I don't really consider myself a Linux guru. I haven't spent as much time working with Linux as I'd like, given all my other responsibilities. It's a weird feeling, because I once pretty much knew all there was to know about UNIX (I wrote kernel code, was a product manager for a very well-known implementation, etc.), but that was a very long time ago.
These days, my use of Linux is simply as a system manager for my own servers, and I'm as much an explorer as anything else. That's why, when I talk with you about Linux, I'll be sharing with you what I consider a "discovery," but what a true Linux guru would probably think is common knowledge. Even so, there are a lot of explorers out there and I hope these tips can help.
I've got one such tip today. I co-locate my servers at Prominic.NET. Before I tell you the rest of the story, I should disclose that these guys are old friends of mine, and I'm a very happy fan of their service.
In any case, I've been having no end of problems with one of the Linux machines I co-lo there. It's a CentOS 5.6 machine and about once a week, it'd crash hard. It's been doing this for months, and we had no idea what was causing it.
In desperation, I asked for help. Eric McCartney over at Prominic took some pity on me and started looking at the system. After doing all the usual swaps and tests, there were no obvious issues.

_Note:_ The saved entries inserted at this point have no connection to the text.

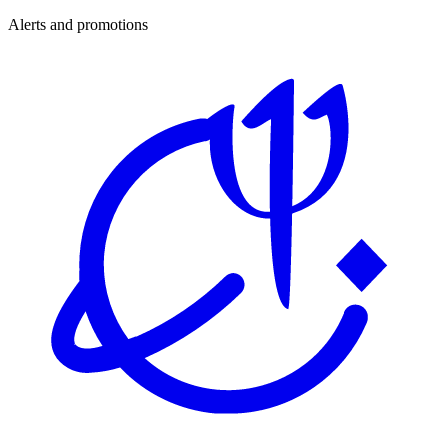
Alerts and promotions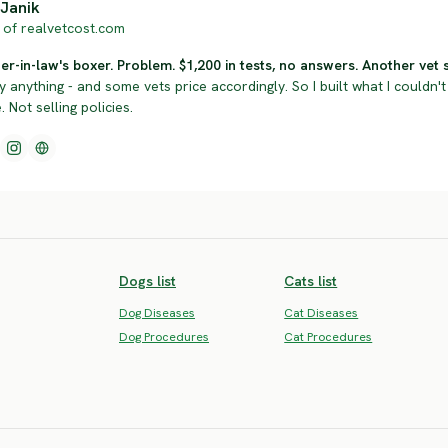
Janik
of realvetcost.com
r-in-law's boxer. Problem. $1,200 in tests, no answers. Another vet sol
y anything - and some vets price accordingly. So I built what I couldn't 
 Not selling policies.
Dogs list
Cats list
Dog Diseases
Cat Diseases
Dog Procedures
Cat Procedures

Finally, Eric loaded up a neat little program called sys_basher, which exercises all the elements of the system...hard. It puts the machine under a strong load and if something can't handle the load, it'll die. Quickly.
As it turned out, the problem was a hard drive. The weird thing is, we hadn't allocated the hard drive in the Linux environment yet. It was simply plugged in, awaiting configuration. But, when that hard drive was plugged in, sys_basher would take the system down almost instantly. When the hard drive was unplugged, the system would run rock solid.
Hard drives, like all system components, are not perfect. But it would have taken far longer to diagnose what was up without sys_basher bashing the system.
Since we removed the drive, we've run fourteen days of testing with sys_basher and the machine has been solid. I think we've found the problem.
So, if you have a mysterious problem with a Linux box, try using sys_basher and see if it'll help you track down the trouble.